Alors que 82 % des contribuables passent à côté de dispositifs fiscaux auxquels ils sont éligibles (sondage OpinionWay pour Quintésens Groupe, 2022), de nouveaux acteurs misent sur l’IA pour combler ce manque. Fiscaly.ai et TaxCut promettent d’optimiser la fiscalité de n’importe quel foyer imposable, du célibataire sans patrimoine au couple d’entrepreneurs. Les économies annoncées vont de quelques centaines à plusieurs milliers d’euros par an. Et la promesse est simple : faire gagner du temps et éviter les oublis.
Selon TaxCut, optimiser ses impôts ne nécessite pas forcément de placer son argent. Les crédits d’impôt pour l’emploi à domicile, les frais de garde, les dons ou encore les frais réels seraient déjà largement sous-utilisés. Et pour les foyers ayant une capacité d’épargne, les recommandations s’étendent vers le PER, les FCPI, le Girardin industriel ou les Groupements forestiers d’investissement. Les ménages payant au moins 2 500 à 3 000 euros d’impôts sont particulièrement ciblés.
Un fonctionnement simplifié
Le principe est accessible : l’utilisateur télécharge son avis d’imposition ou répond à quelques questions. L’IA analyse alors sa situation fiscale pour proposer des pistes d’optimisation. Fiscaly.ai, développée par Colbr, combine algorithme et IA conversationnelle pour « vulgariser la fiscalité et suggérer des optimisations à l’euro près », comme l’explique Le Parisien . TaxCut détecte plus de 450 dispositifs, génère un bilan personnalisé et peut même préremplir des formulaires CERFA.

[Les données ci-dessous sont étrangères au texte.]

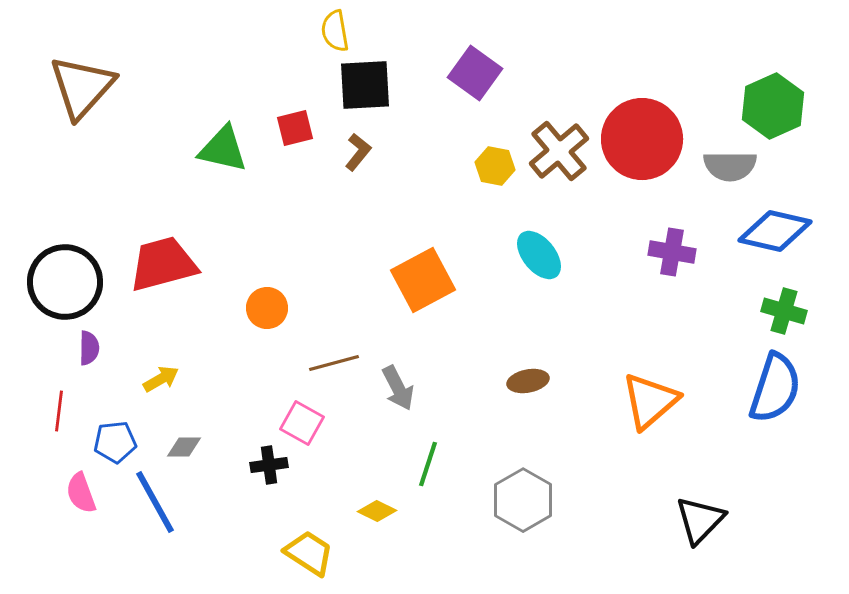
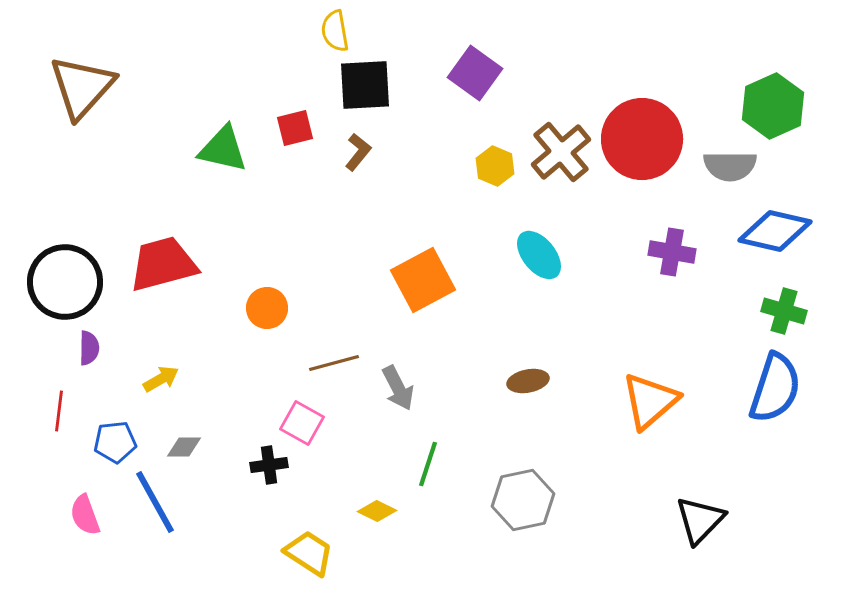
brown cross: moved 2 px right, 1 px down
yellow hexagon: rotated 12 degrees clockwise
pink semicircle: moved 4 px right, 22 px down
gray hexagon: rotated 18 degrees clockwise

Confier ses informations fiscales à une IA suscite des réticences. Fiscaly.ai assure que les données sont traitées en Europe, cryptées et non stockées après analyse. « On utilise l’IA pour rendre le langage fiscal accessible, mais les calculs sont faits par notre algorithme propriétaire, pas par une IA généraliste », explique Gustav Sondén, cofondateur. De son côté, TaxCut garantit une anonymisation complète, un stockage en France et l’usage d’une IA française (Mistral).
Des recommandations utiles, mais rarement révolutionnaires
Les dispositifs proposés restent généralement connus : PER, Denormandie, GFI ou JEI. Mais leur méconnaissance demeure forte. « L’outil automatise ce travail d’analyse, c’est un vrai gain de temps et d’argent » , souligne Gustav Sondén. Fiscaly annonce en moyenne 3 000 euros d’économies potentielles, quand TaxCut évoque 2 500 euros. « Nous voulons redonner du pouvoir d’achat à tous les Français », défend Mathis Hauville, dirigeant de TaxCut.
Fiscaly.ai est gratuit pour le moment, tandis que TaxCut propose un abonnement allant de 59 à 189 euros par an, avec une formule gratuite pour un simple état des lieux. Si ces outils peuvent offrir de premières pistes, les experts appellent à la prudence. Pour Alfred Lortat-Jacob, avocat fiscaliste, ils « donnent des premières orientations très intéressantes », mais ne doivent pas être pris « pour argent comptant ». Notamment dans les situations complexes ou pour des décisions d’investissement. Une aide, donc, mais pas un substitut au conseil personnalisé.